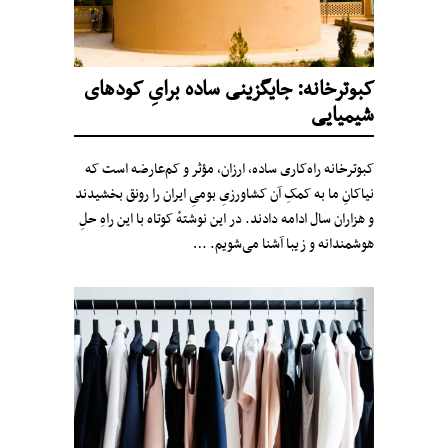
کبوترخانه: جایگزینی ساده برایِ کودهای
شیمیایی
کبوترخانه‌ راه‌کاری ساده‌، ارزان، مؤثر و کم‌عارضه است که
نیاکانِ ما به کمکِ آن کشاورزیِ بومیِ ایران را رونق بخشیدند
و هزاران سال ادامه دادند. در این نوشتهٔ کوتاه با این راهِ حلِ
هوشمندانه و زیبا آشنا می‌شویم. …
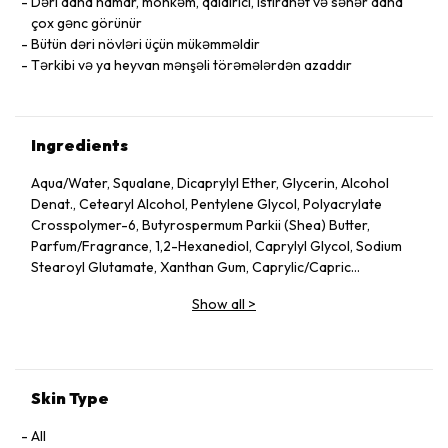
Dəri daha hamar, möhkəm, qaldırıcı, istirahət və səhər daha
çox gənc görünür
Bütün dəri növləri üçün mükəmməldir
Tərkibi və ya heyvan mənşəli törəmələrdən azaddır
Ingredients
Aqua/Water, Squalane, Dicaprylyl Ether, Glycerin, Alcohol
Denat., Cetearyl Alcohol, Pentylene Glycol, Polyacrylate
Crosspolymer-6, Butyrospermum Parkii (Shea) Butter,
Parfum/Fragrance, 1,2-Hexanediol, Caprylyl Glycol, Sodium
Stearoyl Glutamate, Xanthan Gum, Caprylic/Capric
Triglyceride, Helianthus Annuus (Sunflower) Seed Oil, Althaea
Show all
>
Officinalis Root Extract, Citric Acid, Undaria Pinnatifida
Extract, Benzyl Alcohol, Chlorella Vulgaris Extract,
Tocopherol, Dehydroacetic Acid, Rosmarinus Officinalis
(Rosemary) Leaf Extract, Linalool, Alpha-Isomethyl Ionone,
Geraniol, Citronellol, Limonene.
Skin Type
All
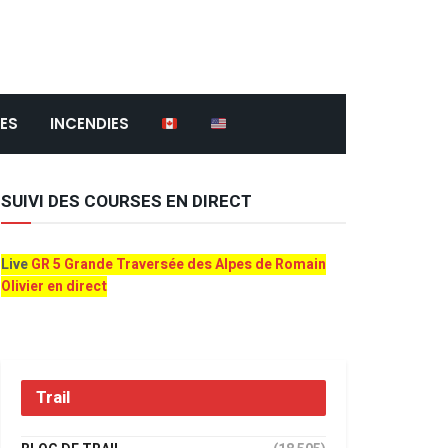
ES
INCENDIES
SUIVI DES COURSES EN DIRECT
Live
GR 5 Grande Traversée des Alpes de Romain
Olivier en direct
Trail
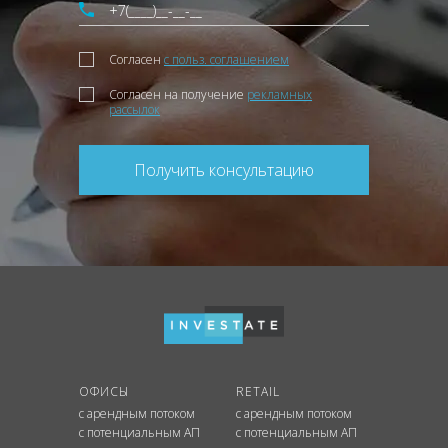
Согласен
с польз. соглашением
Согласен на получение
рекламных
рассылок
Получить консультацию
ОФИСЫ
RETAIL
с арендным потоком
с арендным потоком
с потенциальным АП
с потенциальным АП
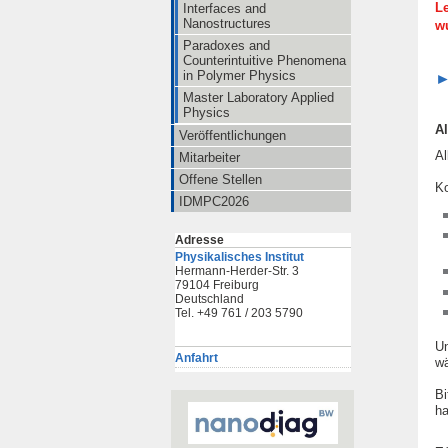
Le
Interfaces and
Nanostructures
w
Paradoxes and
Counterintuitive Phenomena
in Polymer Physics
►
Master Laboratory Applied
Physics
A
Veröffentlichungen
Al
Mitarbeiter
Offene Stellen
Ko
IDMPC2026
Adresse
Physikalisches Institut
Hermann-Herder-Str. 3
79104 Freiburg
Deutschland
Tel. +49 761 / 203 5790
Un
Anfahrt
wä
Bi
ha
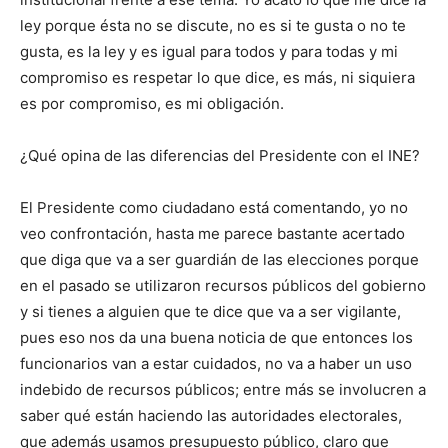
ley porque ésta no se discute, no es si te gusta o no te
gusta, es la ley y es igual para todos y para todas y mi
compromiso es respetar lo que dice, es más, ni siquiera
es por compromiso, es mi obligación.
¿Qué opina de las diferencias del Presidente con el INE?
El Presidente como ciudadano está comentando, yo no
veo confrontación, hasta me parece bastante acertado
que diga que va a ser guardián de las elecciones porque
en el pasado se utilizaron recursos públicos del gobierno
y si tienes a alguien que te dice que va a ser vigilante,
pues eso nos da una buena noticia de que entonces los
funcionarios van a estar cuidados, no va a haber un uso
indebido de recursos públicos; entre más se involucren a
saber qué están haciendo las autoridades electorales,
que además usamos presupuesto público, claro que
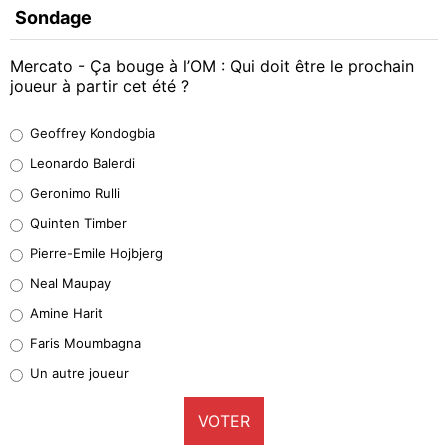
Sondage
Mercato - Ça bouge à l’OM : Qui doit être le prochain
joueur à partir cet été ?
Geoffrey Kondogbia
Geoffrey Kondogbia
38%
Leonardo Balerdi
Leonardo Balerdi
Geronimo Rulli
32%
Quinten Timber
Geronimo Rulli
Pierre-Emile Hojbjerg
5%
Neal Maupay
Quinten Timber
Amine Harit
1%
Faris Moumbagna
Pierre-Emile Hojbjerg
Un autre joueur
9%
VOTER
Neal Maupay
4%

━━━━━━━━━━

Problem description:
Pictures excluded, give again exactly and only the lines of the material above from the line with "Officinalis Root Extract, Citric" through the line with "joueur à partir cet été ?".

Solution to the problem:
Officinalis Root Extract, Citric Acid, Undaria Pinnatifida
Extract, Benzyl Alcohol, Chlorella Vulgaris Extract,
Tocopherol, Dehydroacetic Acid, Rosmarinus Officinalis
(Rosemary) Leaf Extract, Linalool, Alpha-Isomethyl Ionone,
Geraniol, Citronellol, Limonene.
Skin Type
All
ES
INCENDIES
SUIVI DES COURSES EN DIRECT
Live
GR 5 Grande Traversée des Alpes de Romain
Olivier en direct
Trail
Согласен
с польз. соглашением
Согласен на получение
рекламных
рассылок
Получить консультацию
ОФИСЫ
RETAIL
с арендным потоком
с арендным потоком
с потенциальным АП
с потенциальным АП
Le
Interfaces and
Nanostructures
w
Paradoxes and
Counterintuitive Phenomena
in Polymer Physics
►
Master Laboratory Applied
Physics
A
Veröffentlichungen
Al
Mitarbeiter
Offene Stellen
Ko
IDMPC2026
Adresse
Physikalisches Institut
Hermann-Herder-Str. 3
79104 Freiburg
Deutschland
Tel. +49 761 / 203 5790
Un
Anfahrt
wä
Bi
ha
ley porque ésta no se discute, no es si te gusta o no te
gusta, es la ley y es igual para todos y para todas y mi
compromiso es respetar lo que dice, es más, ni siquiera
es por compromiso, es mi obligación.
¿Qué opina de las diferencias del Presidente con el INE?
El Presidente como ciudadano está comentando, yo no
veo confrontación, hasta me parece bastante acertado
que diga que va a ser guardián de las elecciones porque
en el pasado se utilizaron recursos públicos del gobierno
y si tienes a alguien que te dice que va a ser vigilante,
pues eso nos da una buena noticia de que entonces los
funcionarios van a estar cuidados, no va a haber un uso
indebido de recursos públicos; entre más se involucren a
saber qué están haciendo las autoridades electorales,
que además usamos presupuesto público, claro que
Sondage
Mercato - Ça bouge à l’OM : Qui doit être le prochain
joueur à partir cet été ?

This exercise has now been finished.